Der Verlust eines geliebten Menschen hinterlässt Spuren, die tiefer reichen, als wir es zunächst begreifen können.
In meiner Gefühlswelt und in meinen Gedanken hat sich etwas verschoben. Ich merke, dass ich anders geworden bin, ängstlicher, dass mich schon ein Schatten von Panik überfällt, wenn ich mein Sorgenkind, das allein lebt, nicht sofort erreichen kann. Dann male ich mir schlimme Bilder aus, so wie das früher war, und bin beinahe überzeugt, dass ihm etwas zugestoßen ist.
Nachts, wenn ich aus dem Schlaf auftauche, ertappe ich mich dabei, wie ich den Atem anhalte, um auch die leisesten Geräusche und Atemzüge meiner Frau wahrzunehmen. Dieses Lauschen gab es schon immer, doch in letzter Zeit hat es zugenommen.
Da ist dieses Bangen im Herzen, das sich nicht vertreiben lässt – die Furcht, dass erneut etwas geschieht, was mich unvorbereitet trifft. Dabei denke ich kaum an mich selbst, sondern vielmehr an die Menschen, die mir am nächsten stehen. Ich frage mich, ob das Schicksal wieder zuschlagen könnte, in einem Moment, in dem ich am wenigsten damit rechne. Ob es morgen sein wird, übermorgen, oder vielleicht sogar schon heute.

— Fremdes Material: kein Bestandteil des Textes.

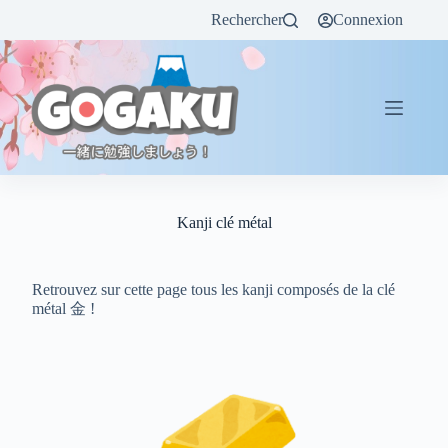
Rechercher
Connexion
Kanji clé métal
Retrouvez sur cette page tous les kanji composés de la clé
métal 金 !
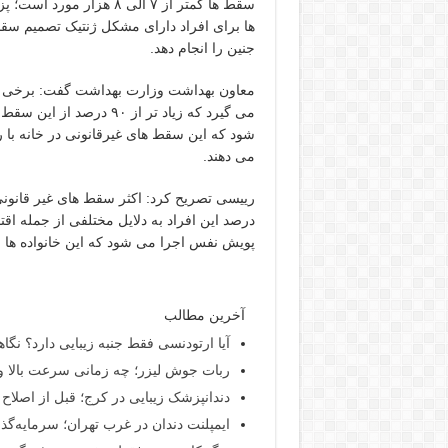
سقط ها کمتر از ۷ الی ۸ 
ها برای افراد دارای مشکل ژنتیک تصمیم سق
جنین را انجام دهد.
معاون بهداشت وزارت بهداشت گفت: برخی ا
می گیرد که زیاد تر از ۹۰
شود که این سقط های غیرقانونی در خانه با 
می دهند.
درصد این افراد به دلایل مختلفی از جمله اق
پویش نفس اجرا می شود که این خانواده ها را ح
آخرین مطالب
آیا ارتودنسی فقط جنبه زیبایی دارد؟ نگا
ربات جوش لیزر؛ چه زمانی سرعت بالا و
دندانپزشک زیبایی در کرج؛ قبل از اصلاح ل
ایمپلنت دندان در غرب تهران؛ سرمایه‌گذا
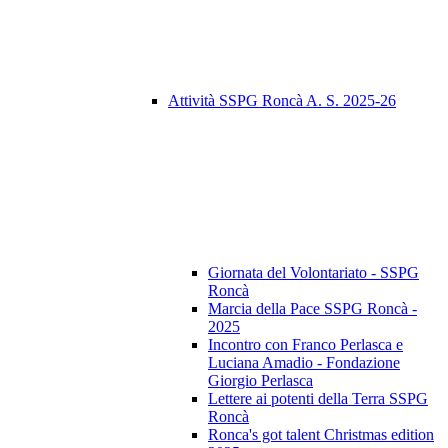
Attività SSPG Roncà A. S. 2025-26
Giornata del Volontariato - SSPG
Roncà
Marcia della Pace SSPG Roncà -
2025
Incontro con Franco Perlasca e
Luciana Amadio - Fondazione
Giorgio Perlasca
Lettere ai potenti della Terra SSPG
Roncà
Ronca's got talent Christmas edition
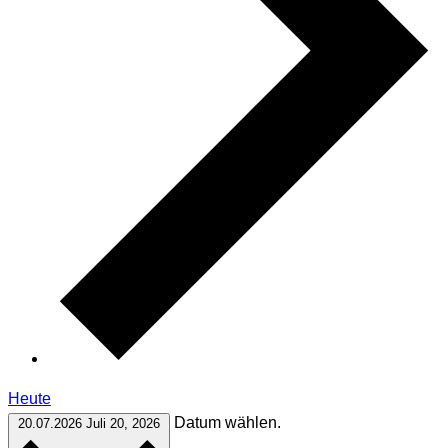
Heute
Datum wählen.
20.07.2026
Juli 20, 2026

Die Ungewissheit macht mir Angst.
Beitragsbild von Chen auf Pixabay.


Deine Befürchtungen sind sehr verständlich nach einem solch schockierenden Erlebnis!
Das zeigt, wie sehr und wie existenziell Dich der Verlust geschmerzt hat. Eine üble Phase.
Ich hoffe, Du kommst da bald wieder ein bisschen raus aus diesem Gefühl von Ungewissheit und Bangen. Ich wünsche Dir wieder ein bisschen Boden unter den Füßen und Frieden im Herzen. Das wünsche ich Dir auch von Herzen.
🙂💛
Liebe Rosa,
ich kann so gut mit dir mitfühlen.
Das Leben hinterlässt Spuren in unserer Seele, unserem Herzen.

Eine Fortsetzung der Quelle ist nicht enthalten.